==== Supplied data
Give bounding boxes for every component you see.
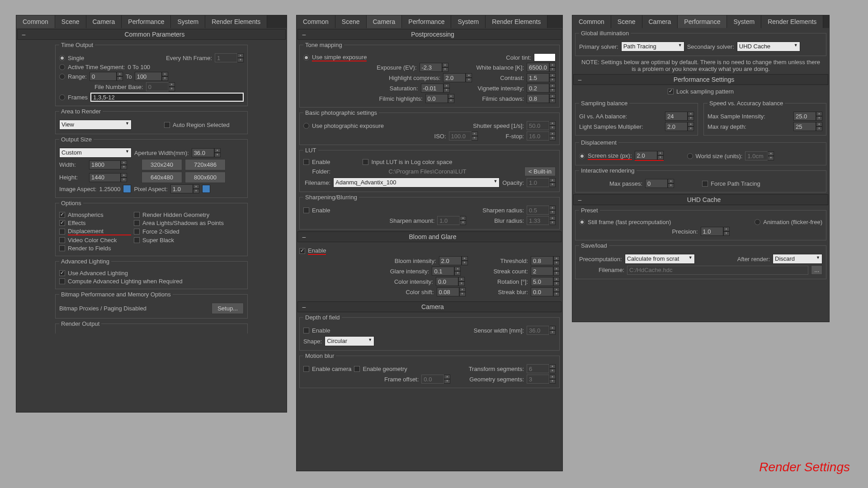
check-lut-log[interactable] [363,159,368,165]
fstop-input[interactable] [527,131,549,141]
tab-camera-2[interactable]: Camera [367,15,402,28]
area-dropdown[interactable]: View [59,120,132,130]
range-from-input[interactable] [90,72,117,81]
tab-render-elements[interactable]: Render Elements [205,15,267,28]
tab-system-3[interactable]: System [727,15,761,28]
setup-button[interactable]: Setup... [212,303,244,314]
check-displacement[interactable] [59,229,65,235]
check-compute-adv[interactable] [59,278,65,284]
light-samples-input[interactable] [665,122,688,131]
tab-system-2[interactable]: System [451,15,486,28]
glare-intensity-input[interactable] [432,267,454,276]
max-passes-input[interactable] [645,179,668,188]
check-area-lights[interactable] [134,220,140,226]
preset-800x600[interactable]: 800x600 [185,172,226,183]
contrast-input[interactable] [527,73,549,82]
tab-common-2[interactable]: Common [297,15,335,28]
blur-radius-input[interactable] [527,216,549,225]
check-atmospherics[interactable] [59,212,65,218]
spin-up[interactable]: ▲ [237,53,244,58]
dof-shape-dropdown[interactable]: Circular [325,336,374,346]
transform-seg-input[interactable] [527,364,549,373]
tab-scene-2[interactable]: Scene [335,15,367,28]
lock-aspect-icon[interactable] [123,185,131,193]
check-super-black[interactable] [134,237,140,243]
lock-pixel-aspect-icon[interactable] [202,185,210,193]
check-sharp-enable[interactable] [303,207,309,213]
frame-offset-input[interactable] [421,375,444,384]
max-ray-input[interactable] [793,122,816,131]
tab-camera-3[interactable]: Camera [642,15,678,28]
section-perf-settings[interactable]: ‒Performance Settings [573,74,828,85]
tab-scene[interactable]: Scene [55,15,86,28]
radio-photo-exposure[interactable] [303,123,309,129]
color-intensity-input[interactable] [436,277,458,286]
preset-640x480[interactable]: 640x480 [142,172,182,183]
tab-performance-3[interactable]: Performance [678,15,727,28]
precision-input[interactable] [701,227,723,236]
tab-common[interactable]: Common [16,15,55,28]
saturation-input[interactable] [421,84,443,93]
sharpen-amount-input[interactable] [437,216,460,225]
builtin-button[interactable]: < Built-in [524,167,556,176]
check-lut-enable[interactable] [303,159,309,165]
secondary-solver-dropdown[interactable]: UHD Cache [737,42,800,52]
radio-range[interactable] [59,74,65,80]
radio-still-frame[interactable] [579,219,585,225]
check-effects[interactable] [59,220,65,226]
precomp-dropdown[interactable]: Calculate from scrat [625,254,695,264]
aperture-input[interactable] [192,148,214,157]
check-bloom-enable[interactable] [299,248,305,254]
radio-world-size[interactable] [687,153,693,159]
check-mb-camera[interactable] [303,366,309,372]
radio-single[interactable] [59,55,65,61]
check-video-color[interactable] [59,237,65,243]
check-mb-geometry[interactable] [354,366,360,372]
after-render-dropdown[interactable]: Discard [773,254,822,264]
rotation-input[interactable] [531,277,553,286]
color-tint-swatch[interactable] [534,53,556,61]
range-to-input[interactable] [135,72,162,81]
check-render-fields[interactable] [59,245,65,251]
every-nth-input[interactable] [215,53,237,62]
tab-render-elements-2[interactable]: Render Elements [486,15,547,28]
section-postprocessing[interactable]: ‒Postprocessing [297,29,561,40]
check-hidden-geo[interactable] [134,212,140,218]
lut-filename-dropdown[interactable]: Adanmq_Advantix_100 [333,178,500,188]
bloom-intensity-input[interactable] [439,256,462,265]
sensor-width-input[interactable] [527,326,549,335]
max-sample-input[interactable] [793,112,816,121]
radio-simple-exposure[interactable] [303,55,309,61]
check-lock-sampling[interactable] [668,89,674,94]
browse-button[interactable]: ... [811,265,822,275]
file-num-input[interactable] [146,82,169,91]
streak-count-input[interactable] [531,267,553,276]
preset-320x240[interactable]: 320x240 [142,159,182,170]
width-input[interactable] [89,160,121,169]
tab-common-3[interactable]: Common [572,15,611,28]
color-shift-input[interactable] [437,287,459,296]
check-auto-region[interactable] [164,122,170,128]
primary-solver-dropdown[interactable]: Path Tracing [621,42,684,52]
world-size-input[interactable] [745,151,768,160]
tab-camera[interactable]: Camera [86,15,122,28]
screen-size-input[interactable] [635,151,657,160]
spin-down[interactable]: ▼ [237,58,244,62]
check-force-2sided[interactable] [134,229,140,235]
radio-screen-size[interactable] [579,153,585,159]
section-common-params[interactable]: ‒Common Parameters [17,29,286,40]
geometry-seg-input[interactable] [527,375,549,384]
filmic-sh-input[interactable] [527,94,549,103]
cache-filename-input[interactable] [627,266,808,275]
white-balance-input[interactable] [527,63,549,72]
pixel-aspect-input[interactable] [170,184,193,193]
section-uhd-cache[interactable]: ‒UHD Cache [573,194,828,205]
section-bloom[interactable]: ‒Bloom and Glare [297,231,561,242]
tab-performance-2[interactable]: Performance [402,15,451,28]
radio-frames[interactable] [59,94,65,100]
output-preset-dropdown[interactable]: Custom [59,148,132,158]
tab-performance[interactable]: Performance [122,15,171,28]
tab-scene-3[interactable]: Scene [611,15,642,28]
filmic-hl-input[interactable] [425,94,448,103]
radio-animation[interactable] [755,219,760,225]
========
Could you write out the records again exactly, without any of their pictures?

Give bounding boxes for every component you see.
check-lut-log[interactable] [363,159,368,165]
fstop-input[interactable] [527,131,549,141]
tab-camera-2[interactable]: Camera [367,15,402,28]
area-dropdown[interactable]: View [59,120,132,130]
range-from-input[interactable] [90,72,117,81]
tab-render-elements[interactable]: Render Elements [205,15,267,28]
tab-system-3[interactable]: System [727,15,761,28]
setup-button[interactable]: Setup... [212,303,244,314]
check-displacement[interactable] [59,229,65,235]
check-compute-adv[interactable] [59,278,65,284]
light-samples-input[interactable] [665,122,688,131]
tab-system-2[interactable]: System [451,15,486,28]
glare-intensity-input[interactable] [432,267,454,276]
max-passes-input[interactable] [645,179,668,188]
check-area-lights[interactable] [134,220,140,226]
preset-800x600[interactable]: 800x600 [185,172,226,183]
contrast-input[interactable] [527,73,549,82]
tab-common-2[interactable]: Common [297,15,335,28]
blur-radius-input[interactable] [527,216,549,225]
check-atmospherics[interactable] [59,212,65,218]
spin-up[interactable]: ▲ [237,53,244,58]
dof-shape-dropdown[interactable]: Circular [325,336,374,346]
transform-seg-input[interactable] [527,364,549,373]
tab-scene-2[interactable]: Scene [335,15,367,28]
lock-aspect-icon[interactable] [123,185,131,193]
check-super-black[interactable] [134,237,140,243]
lock-pixel-aspect-icon[interactable] [202,185,210,193]
check-sharp-enable[interactable] [303,207,309,213]
frame-offset-input[interactable] [421,375,444,384]
max-ray-input[interactable] [793,122,816,131]
tab-camera-3[interactable]: Camera [642,15,678,28]
section-perf-settings[interactable]: ‒Performance Settings [573,74,828,85]
tab-scene[interactable]: Scene [55,15,86,28]
radio-photo-exposure[interactable] [303,123,309,129]
color-intensity-input[interactable] [436,277,458,286]
preset-640x480[interactable]: 640x480 [142,172,182,183]
tab-performance-3[interactable]: Performance [678,15,727,28]
precision-input[interactable] [701,227,723,236]
tab-common[interactable]: Common [16,15,55,28]
saturation-input[interactable] [421,84,443,93]
sharpen-amount-input[interactable] [437,216,460,225]
builtin-button[interactable]: < Built-in [524,167,556,176]
check-lut-enable[interactable] [303,159,309,165]
secondary-solver-dropdown[interactable]: UHD Cache [737,42,800,52]
radio-range[interactable] [59,74,65,80]
radio-still-frame[interactable] [579,219,585,225]
check-effects[interactable] [59,220,65,226]
precomp-dropdown[interactable]: Calculate from scrat [625,254,695,264]
aperture-input[interactable] [192,148,214,157]
check-bloom-enable[interactable] [299,248,305,254]
radio-world-size[interactable] [687,153,693,159]
check-mb-camera[interactable] [303,366,309,372]
radio-single[interactable] [59,55,65,61]
check-video-color[interactable] [59,237,65,243]
check-mb-geometry[interactable] [354,366,360,372]
after-render-dropdown[interactable]: Discard [773,254,822,264]
rotation-input[interactable] [531,277,553,286]
color-tint-swatch[interactable] [534,53,556,61]
range-to-input[interactable] [135,72,162,81]
check-render-fields[interactable] [59,245,65,251]
every-nth-input[interactable] [215,53,237,62]
tab-render-elements-2[interactable]: Render Elements [486,15,547,28]
section-postprocessing[interactable]: ‒Postprocessing [297,29,561,40]
check-hidden-geo[interactable] [134,212,140,218]
lut-filename-dropdown[interactable]: Adanmq_Advantix_100 [333,178,500,188]
bloom-intensity-input[interactable] [439,256,462,265]
sensor-width-input[interactable] [527,326,549,335]
max-sample-input[interactable] [793,112,816,121]
radio-simple-exposure[interactable] [303,55,309,61]
check-lock-sampling[interactable] [668,89,674,94]
browse-button[interactable]: ... [811,265,822,275]
file-num-input[interactable] [146,82,169,91]
streak-count-input[interactable] [531,267,553,276]
preset-320x240[interactable]: 320x240 [142,159,182,170]
width-input[interactable] [89,160,121,169]
tab-common-3[interactable]: Common [572,15,611,28]
color-shift-input[interactable] [437,287,459,296]
check-auto-region[interactable] [164,122,170,128]
primary-solver-dropdown[interactable]: Path Tracing [621,42,684,52]
world-size-input[interactable] [745,151,768,160]
tab-camera[interactable]: Camera [86,15,122,28]
screen-size-input[interactable] [635,151,657,160]
spin-down[interactable]: ▼ [237,58,244,62]
check-force-2sided[interactable] [134,229,140,235]
radio-screen-size[interactable] [579,153,585,159]
section-common-params[interactable]: ‒Common Parameters [17,29,286,40]
geometry-seg-input[interactable] [527,375,549,384]
filmic-sh-input[interactable] [527,94,549,103]
cache-filename-input[interactable] [627,266,808,275]
white-balance-input[interactable] [527,63,549,72]
pixel-aspect-input[interactable] [170,184,193,193]
section-uhd-cache[interactable]: ‒UHD Cache [573,194,828,205]
section-bloom[interactable]: ‒Bloom and Glare [297,231,561,242]
tab-performance-2[interactable]: Performance [402,15,451,28]
radio-frames[interactable] [59,94,65,100]
output-preset-dropdown[interactable]: Custom [59,148,132,158]
tab-performance[interactable]: Performance [122,15,171,28]
tab-scene-3[interactable]: Scene [611,15,642,28]
filmic-hl-input[interactable] [425,94,448,103]
radio-animation[interactable] [755,219,760,225]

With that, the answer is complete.